WHAT THE TASK REQUIRES
Leave the pictures out and reproduce, exactly, the lines from the one with "превышения на" through the end of the entries below.

GIVEN INFORMATION
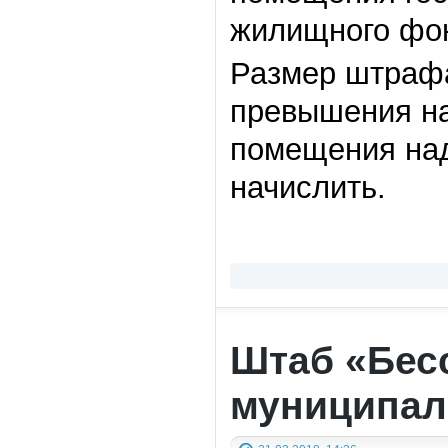
жилищного фо
Размер штрафа
превышения на
помещения над
начислить.
Штаб «Бес
муниципал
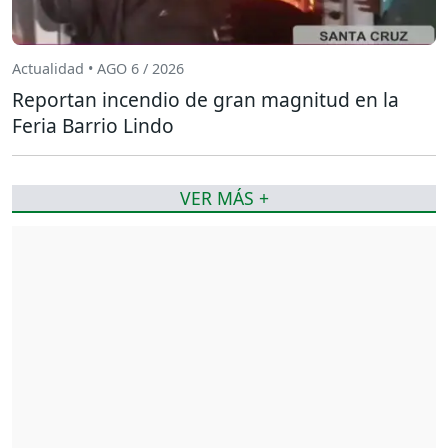
Actualidad • AGO 6 / 2026
Reportan incendio de gran magnitud en la
Feria Barrio Lindo
VER MÁS +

EXERCISE OUTPUT
превышения на
помещения над
начислить.
Штаб «Бес
муниципал
Actualidad • AGO 6 / 2026
Reportan incendio de gran magnitud en la
Feria Barrio Lindo
VER MÁS +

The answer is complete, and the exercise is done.